You appreciate the warmth of a natural voice in music?

That, and the imperfection of it as well. There’s a strong sense of perfection and formatting in the productions. We sampled, pitched and tuned everything, and produced it to the point where we got this strange perfect quality, and I wanted it to collide with the imperfection of my voice. That’s interesting to me, and there’s also something modern about it as well.

On The Golden Age, you recorded with the French National Orchestra and the Paris Opera, stripped each recording down and combined it with digital instrumentation. How much of what we hear on The Golden Age is “real”, and how much is artificial?
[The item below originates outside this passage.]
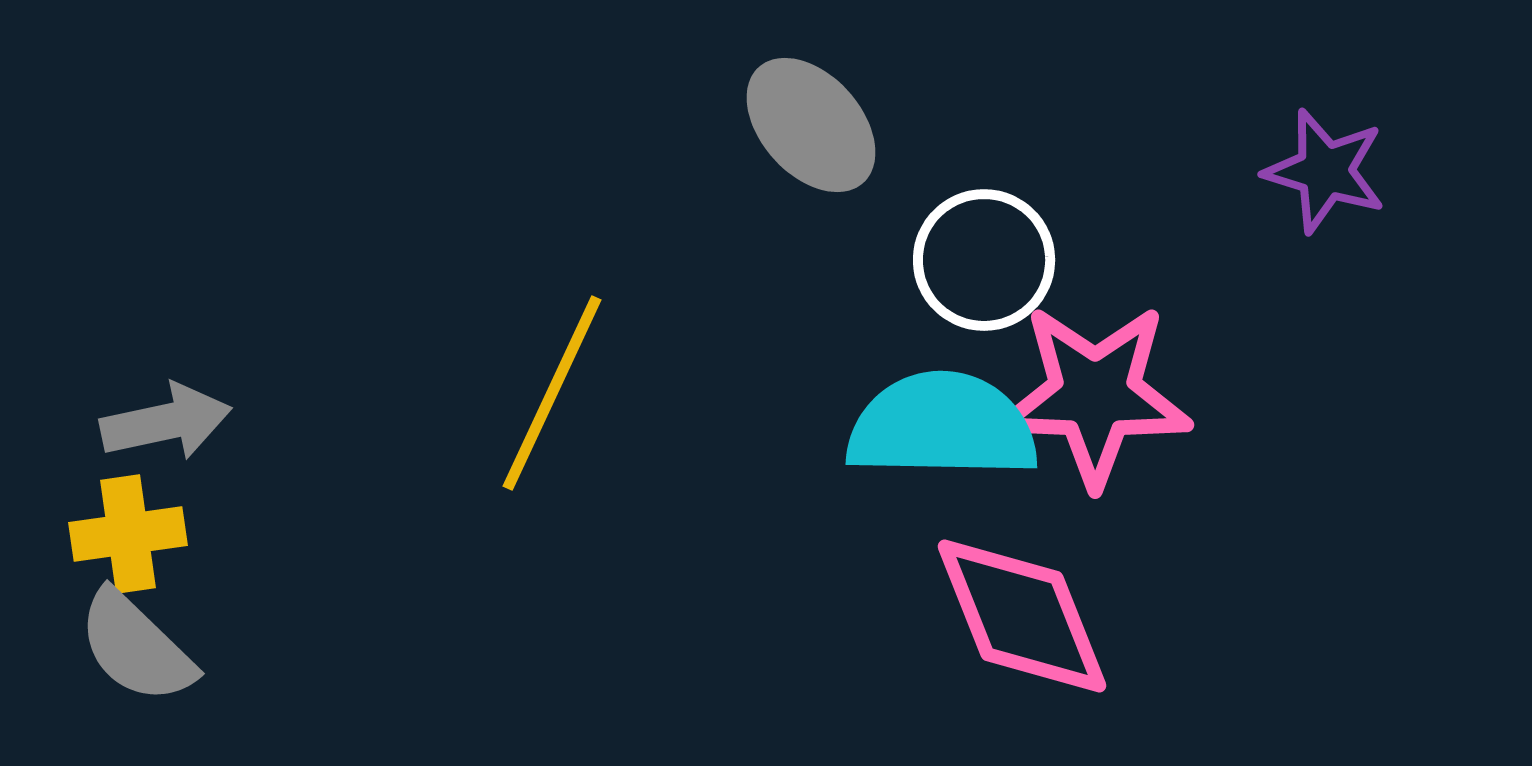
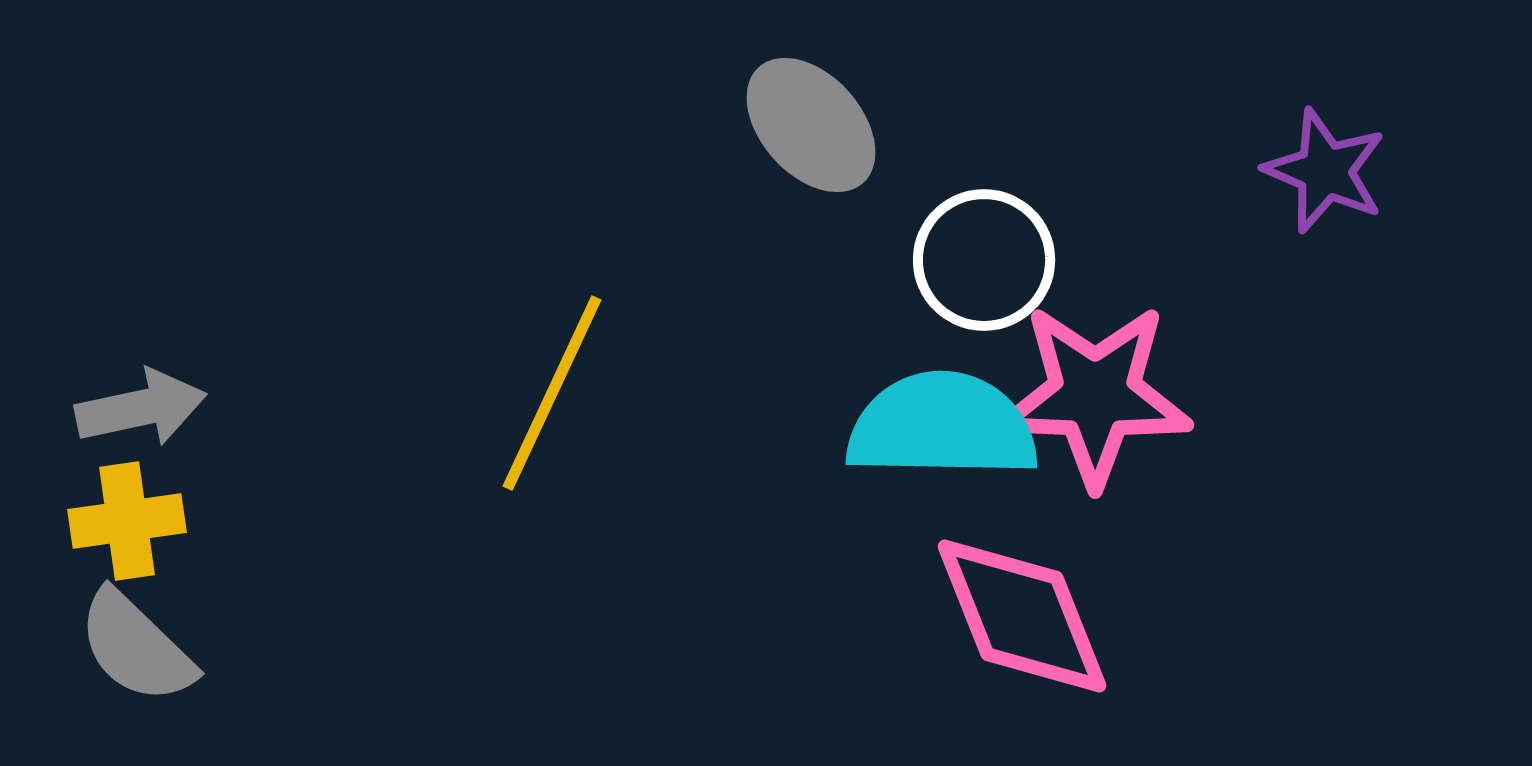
purple star: rotated 6 degrees clockwise
gray arrow: moved 25 px left, 14 px up
yellow cross: moved 1 px left, 13 px up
It’s fifty-fifty, same for the drums and the beats. It’s all about enhancing reality. You never get perfect synchronization and perfect digital quality with an orchestra, and you never get that sort of emotion with digital. The way I mixed them, you get the experience both at the same time. I think there’s something disturbing about it, which I like. It’s not exactly like listening to classical music because it’s too processed. I thought it was interesting to make the raw qualities of my voice collide with that perfect, ‘corrected’ element representing, for example a city. Society is about manipulation, and is altered by our own manipulations—our vices, our egos. I talk about this idea of a city and societal war in “Stabat Matter” as well: “Come the sound of boots and metal chains…” It also references the war we see on our TVs every day, on every screen. In “Conquest of Space” I also mention these images of violence, empires of greed and egos throughout history… these ideas from the past that we hear again and again.

Do you think more pop music should push the boundaries of social thought?

Pop can be anything! Pop is just a way of writing down music that’s understandable to a mainstream audience, to the public. I don’t know what a perfect pop song would be, though. One that people love, I suppose. ~

The Golden Age is out now on Green United Music.